Het eelt symboliseert zijn ongevoeligheid.
Eelt is een leidmotief, omdat het een concreet iets is, dat buiten het verhaal geen verdere betekenis heeft.
Dood
Iedereen in de familie van de ik-figuur overlijdt. Hij overleeft iedereen.
Zijn vader overlijdt zeventien jaar voor zijn moeder. Zij overlijdt in 1980. Zijn grootmoeder overlijdt in het kamp. Dood is een verhaalmotief, omdat het buiten het verhaal ook een grote betekenis heeft.
Thema
Het thema is de relatie tussen Henriette van Maaren en Brouwers.
Henriette was een ideaalbeeld voor de Brouwers. In het kamp is hij sterk aangewezen op zijn moeder, zijn vader is afwezig. Het ideaalbeeld dat hij van zijn moeder heeft, blijft hij houden totdat ze door de Japanners wordt mishandeld. Vanaf dat moment is hij ‘verdwaalt’, hij wil niet zien hoe zijn liefde en de schoonheid die hij koestert, worden verwoest of beschadigd.
Na het verraad van zijn moeder, als hij in pensionaten wordt gestopt, slaat zijn liefde om in haat: ‘Waarom heeft men haar in het Jappenkamp niet doodgeslagen?’.
Zijn verdere leven blijft Brouwers op zoek naar het verloren ideaalbeeld (moederschap), maar hij is bang dat, dat beeld opnieuw verloren zal gaan, of dat het beschadigd zal worden. Zo wordt de schoonheid van de vrouw volgens hem beschadigd wanneer ze een kind krijgt; daarom wil hij niet bij de geboorte van zijn kind aanwezig zijn. Dit is tevens de reden waarom hij een nieuwe vrouw wil. Ook wil hij de aftakeling van zijn moeder niet meemaken; het liefst denkt hij terug aan zijn moeder van voor de mishandeling, toen ze nog de mooiste was.
Het ideale beeld van een moeder vindt hij ook niet bij Liza. Toch haalt hij haar steeds samen met zijn moeder voor de geest. Hij vergelijkt ze.

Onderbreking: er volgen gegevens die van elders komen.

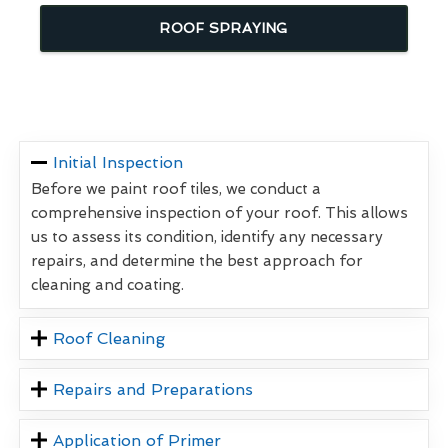
ROOF SPRAYING
Initial Inspection
Before we paint roof tiles, we conduct a
comprehensive inspection of your roof. This allows
us to assess its condition, identify any necessary
repairs, and determine the best approach for
cleaning and coating.
Roof Cleaning
Repairs and Preparations
Application of Primer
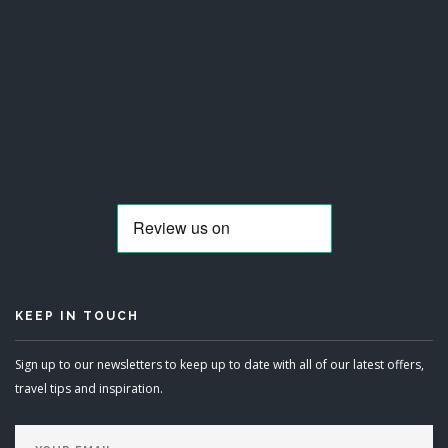
KEEP IN TOUCH
Sign up to our newsletters to keep up to date with all of our latest offers,
travel tips and inspiration.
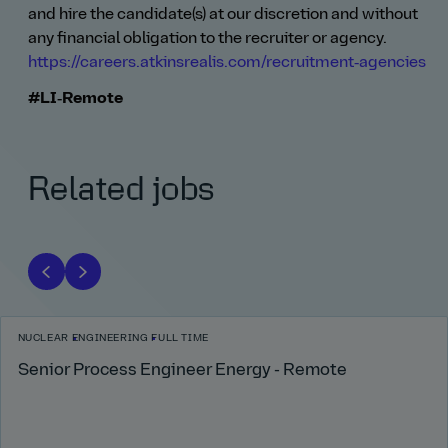
and hire the candidate(s) at our discretion and without
any financial obligation to the recruiter or agency.
https://careers.atkinsrealis.com/recruitment‑agencies
#LI‑Remote
Related jobs
NUCLEAR
ENGINEERING
FULL TIME
Senior Process Engineer Energy - Remote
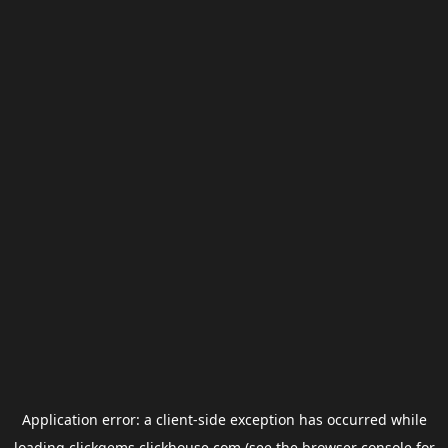
Application error: a
client
-side exception has occurred while
loading
clickgems.clickhouse.com
(see the
browser console
for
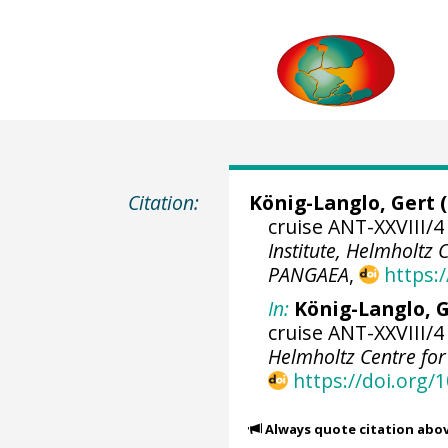
Citation:
König-Langlo, Gert
(
cruise ANT-XXVIII/4
Institute, Helmholtz
PANGAEA
,
https:
In:
König-Langlo, G
cruise ANT-XXVIII/4
Helmholtz Centre fo
https://doi.org
Always quote citation abo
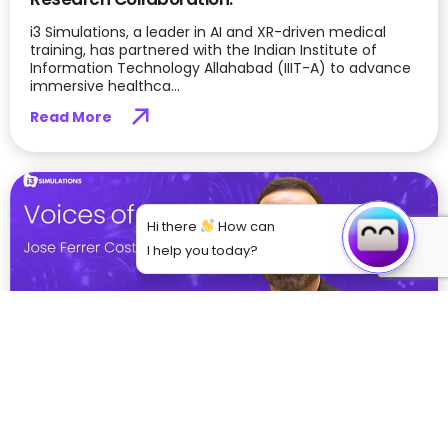
i3 Simulations, a leader in AI and XR-driven medical
training, has partnered with the Indian Institute of
Information Technology Allahabad (IIIT-A) to advance
immersive healthca...
Read More
Hi there
How can
I help you today?
From Theory to Practice: How VR is Bridging
the Gap in Medical Education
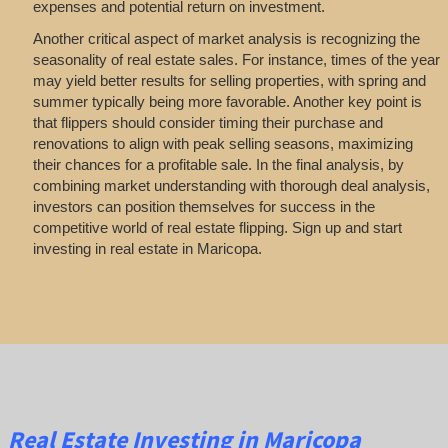
expenses and potential return on investment.
Another critical aspect of market analysis is recognizing the
seasonality of real estate sales. For instance, times of the year
may yield better results for selling properties, with spring and
summer typically being more favorable. Another key point is
that flippers should consider timing their purchase and
renovations to align with peak selling seasons, maximizing
their chances for a profitable sale. In the final analysis, by
combining market understanding with thorough deal analysis,
investors can position themselves for success in the
competitive world of real estate flipping. Sign up and start
investing in real estate in Maricopa.
Real Estate
Investing
in Maricopa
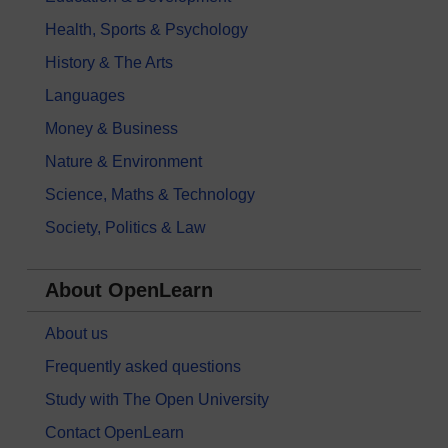
Health, Sports & Psychology
History & The Arts
Languages
Money & Business
Nature & Environment
Science, Maths & Technology
Society, Politics & Law
About OpenLearn
About us
Frequently asked questions
Study with The Open University
Contact OpenLearn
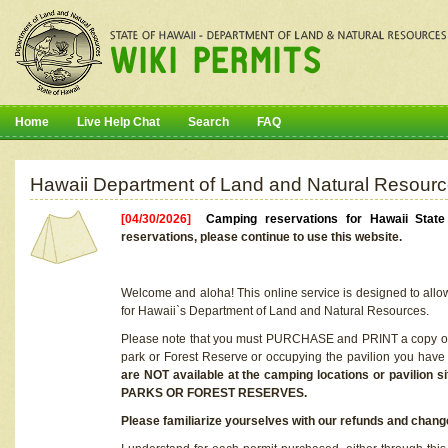
Home
Live Help Chat
Search
FAQ
Hawaii Department of Land and Natural Resourc
[04/30/2026]
Camping reservations for Hawaii Stat
reservations, please continue to use this website.
Welcome and aloha! This online service is designed to allo
for Hawaii`s Department of Land and Natural Resources.
Please note that you must PURCHASE and PRINT a copy of y
park or Forest Reserve or occupying the pavilion you have
are NOT available at the camping locations or pavil
PARKS OR FOREST RESERVES.
Please familiarize yourselves with our refunds and change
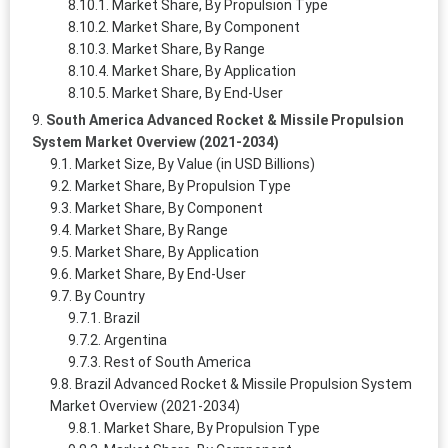
Market Share, By Propulsion Type
Market Share, By Component
Market Share, By Range
Market Share, By Application
Market Share, By End-User
South America Advanced Rocket & Missile Propulsion
System Market Overview (2021-2034)
Market Size, By Value (in USD Billions)
Market Share, By Propulsion Type
Market Share, By Component
Market Share, By Range
Market Share, By Application
Market Share, By End-User
By Country
Brazil
Argentina
Rest of South America
Brazil Advanced Rocket & Missile Propulsion System
Market Overview (2021-2034)
Market Share, By Propulsion Type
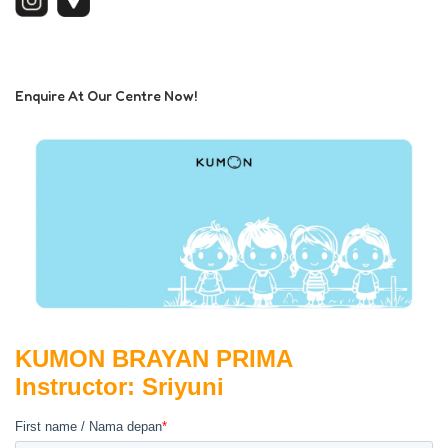
Enquire At Our Centre Now!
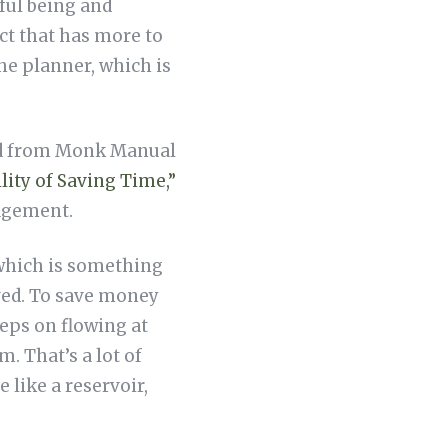
eful being and
ect that has more to
he planner, which is
ved from Monk Manual
lity of Saving Time,”
nagement.
(which is something
aved. To save money
keeps on flowing at
. That’s a lot of
 like a reservoir,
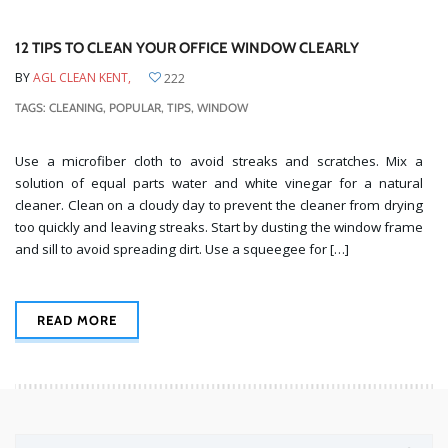
12 TIPS TO CLEAN YOUR OFFICE WINDOW CLEARLY
BY
AGL CLEAN KENT,
222
TAGS:
CLEANING
,
POPULAR
,
TIPS
,
WINDOW
Use a microfiber cloth to avoid streaks and scratches. Mix a
solution of equal parts water and white vinegar for a natural
cleaner. Clean on a cloudy day to prevent the cleaner from drying
too quickly and leaving streaks. Start by dusting the window frame
and sill to avoid spreading dirt. Use a squeegee for […]
READ MORE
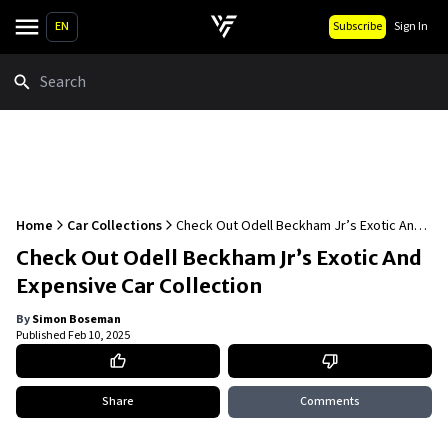
EN
Subscribe
Sign In
Search
Home
Car Collections
Check Out Odell Beckham Jr’s Exotic And
Expensive Car Collection
Check Out Odell Beckham Jr’s Exotic And
Expensive Car Collection
By
Simon Boseman
Published
Feb 10, 2025
Share
Comments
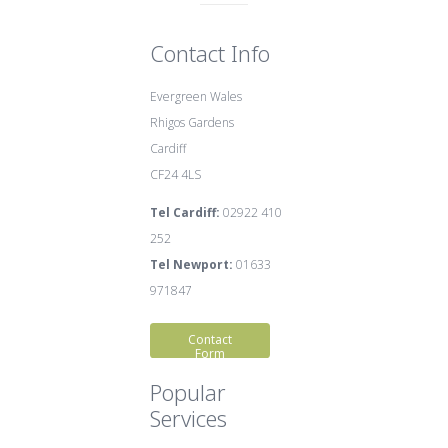
Contact Info
Evergreen Wales
Rhigos Gardens
Cardiff
CF24 4LS
Tel Cardiff:
02922 410
252
Tel Newport:
01633
971847
Contact
Form
Popular
Services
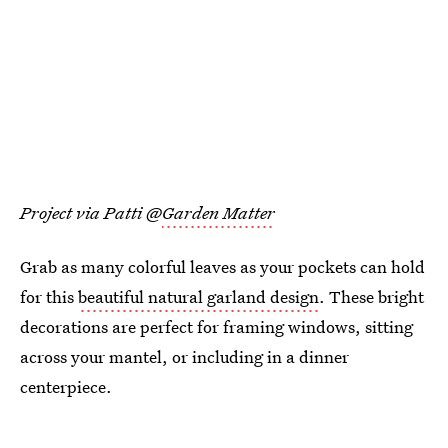
Project via Patti @
Garden Matter
Grab as many colorful leaves as your pockets can hold
for this
beautiful natural garland design
. These bright
decorations are perfect for framing windows, sitting
across your mantel, or including in a dinner
centerpiece.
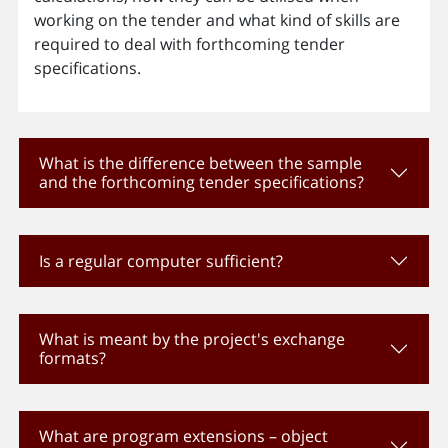
working on the tender and what kind of skills are
required to deal with forthcoming tender
specifications.
What is the difference between the sample
and the forthcoming tender specifications?
Is a regular computer sufficient?
What is meant by the project's exchange
formats?
What are program extensions – object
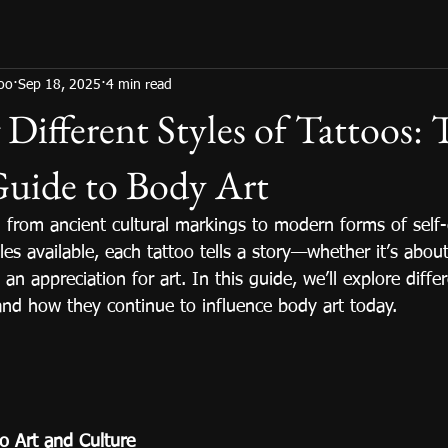
too
Sep 18, 2025
4 min read
 Different Styles of Tattoos:
Guide to Body Art
 from ancient cultural markings to modern forms of self-
es available, each tattoo tells a story—whether it’s about
 an appreciation for art. In this guide, we’ll explore diffe
, and how they continue to influence body art today.
oo Art and Culture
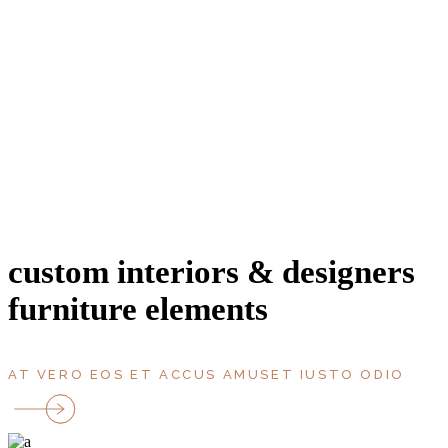
entrance
area, m2
bathroms
bedrooms
rooms
parking
Terrace
floor
custom interiors & designers
furniture elements
AT VERO EOS ET ACCUS AMUSET IUSTO ODIO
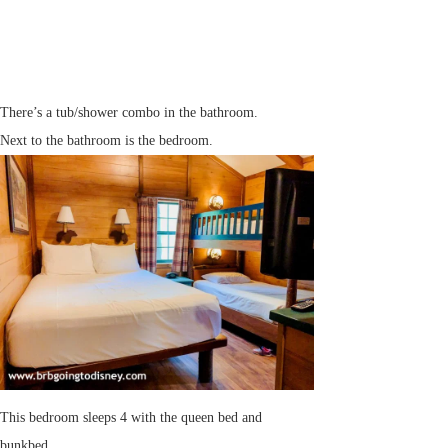
There’s a tub/shower combo in the bathroom.
Next to the bathroom is the bedroom.
This bedroom sleeps 4 with the queen bed and
bunkbed.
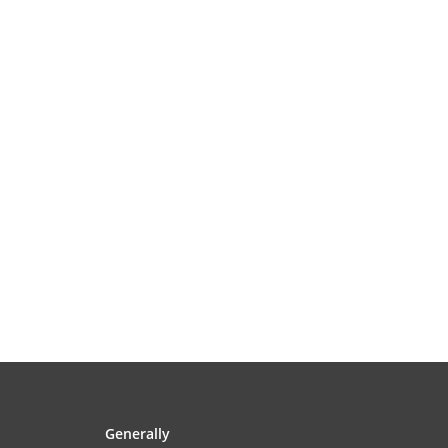
Generally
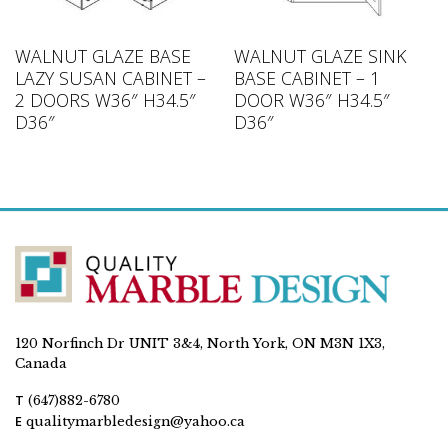
WALNUT GLAZE BASE
WALNUT GLAZE SINK
LAZY SUSAN CABINET –
BASE CABINET – 1
2 DOORS W36″ H34.5″
DOOR W36″ H34.5″
D36″
D36″
120 Norfinch Dr UNIT 3&4, North York, ON M3N 1X3,
Canada
T
(647)882-6780
E
qualitymarbledesign@yahoo.ca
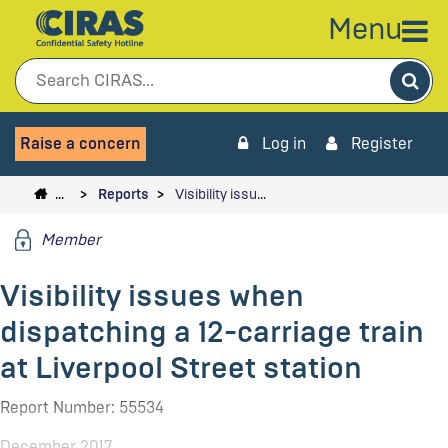
Menu
Sea
Raise a concern
Log in
Register
…
Reports
Visibility issu…
Member
Visibility issues when
dispatching a 12-carriage train
at Liverpool Street station
Report Number: 55534
December 2017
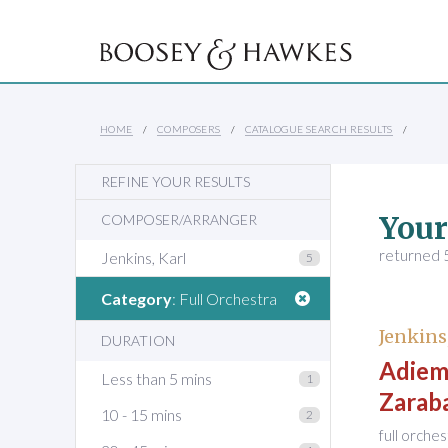
HOME
COMPOSERS
CATALOGUE SEARCH RESULTS
REFINE YOUR RESULTS
Your
COMPOSER/ARRANGER
returned 5
Jenkins, Karl
5
Category
: Full Orchestra
Jenkins
DURATION
Adiemu
Less than 5 mins
1
Zarab
10 - 15 mins
2
full orche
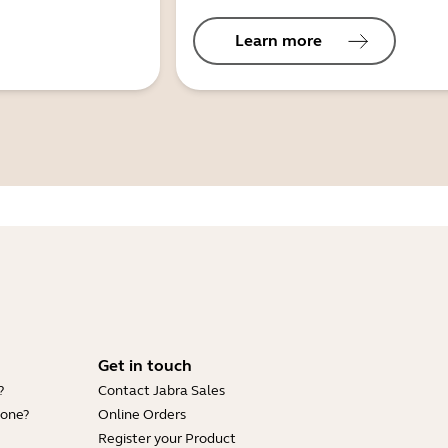
Learn more
Get in touch
?
Contact Jabra Sales
hone?
Online Orders
Register your Product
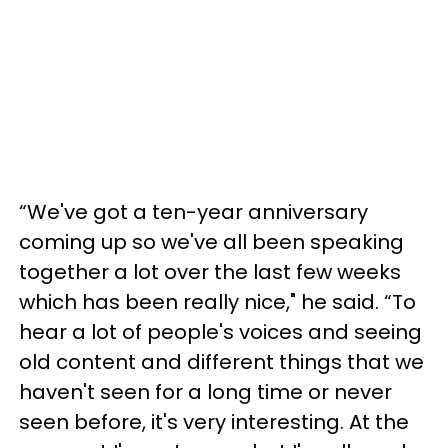
“We've got a ten-year anniversary
coming up so we've all been speaking
together a lot over the last few weeks
which has been really nice," he said. “To
hear a lot of people's voices and seeing
old content and different things that we
haven't seen for a long time or never
seen before, it's very interesting. At the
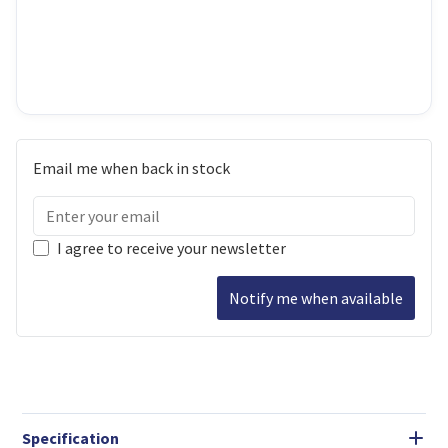
Email me when back in stock
I agree to receive your newsletter
Notify me when available
Specification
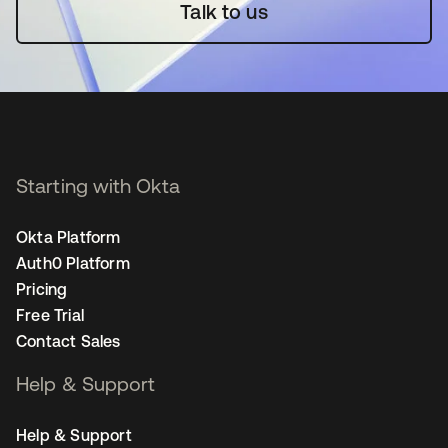
Talk to us
Starting with Okta
Okta Platform
Auth0 Platform
Pricing
Free Trial
Contact Sales
Help & Support
Help & Support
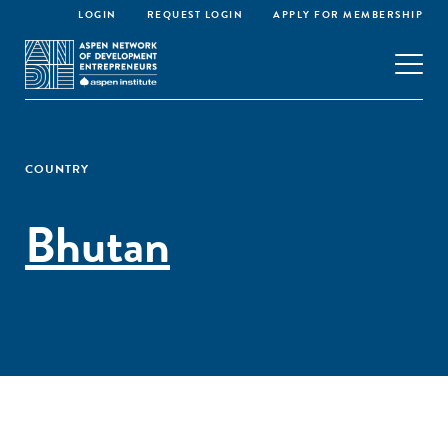
LOGIN
REQUEST LOGIN
APPLY FOR MEMBERSHIP
COUNTRY
Bhutan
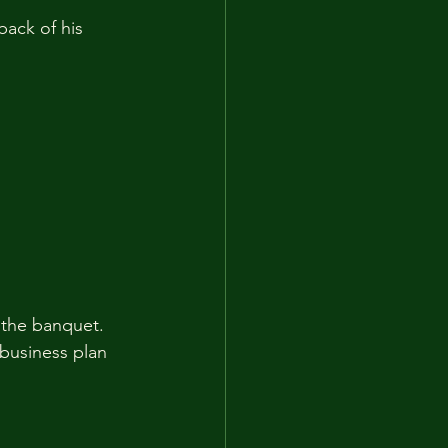
back of his 
 the banquet. 
business plan 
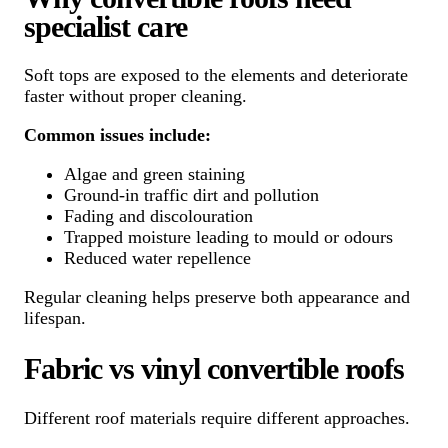
specialist care
Soft tops are exposed to the elements and deteriorate
faster without proper cleaning.
Common issues include:
Algae and green staining
Ground-in traffic dirt and pollution
Fading and discolouration
Trapped moisture leading to mould or odours
Reduced water repellence
Regular cleaning helps preserve both appearance and
lifespan.
Fabric vs vinyl convertible roofs
Different roof materials require different approaches.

De motieven bij het thema zijn dood, liefde en angst. Dood, omdat iedereen in de omgeving van de ik overlijdt. Zijn moeder, vader, oma, etc. overlijden allemaal.
Liefde omdat hij telkens een moederfiguur zoekt die hem liefde en bescherming kan bieden. Deze liefde komt ook weer terug met Liza. Het is zijn liefde voor drie dagen.
Angst is een motief omdat hij bang is om weer zijn moederfiguur kwijt te raken.
Structuurelementen
Perspectief
Het verhaal is verteld vanuit de ik-persoon van Jeroen Brouwers
blz 9 "Bijtend in een boterham met kaas is mijn moeder dus gestorven."
blz13 "Dat mijn moeder haar leven lang zo moedig is geweest."
blz31 "Ik krijg mijn plaats in de rij van andere pensionaatsleerlingen."
Ik vind dit wel betrouwbaar overkomen. Nee er is geen spraken van een wisselend perspectief.
Chronologie
De vertelde tijd is ongeveer veertig jaar, 1943 tot 1981. Deze tijd wordt niet in chronologische volgorde verteld. Er zijn vele flashbacks naar het vrouwenkamp. Tevens zijn er enkele flashbacks naar de tijd die hij doorbrengt met Liza. De tijdssprongen tussen de verschillende delen zijn zeer groot, ongeveer veertig jaar. En dat het dus niet chronologisch is heeft wel een leuk effect op mijn spanning. Ik weet dus al wat er van terecht komt allemaal.
Ruimte/sfeer
Het verhaal speelt zich voornamelijk af op drie plaatsen. Deze zijn, het kamp Tjideng te Batavia op Java, het stadje waar Liza woont, en in de woning van de ik-figuur. Deze woning staat te Exel in de Achterhoek.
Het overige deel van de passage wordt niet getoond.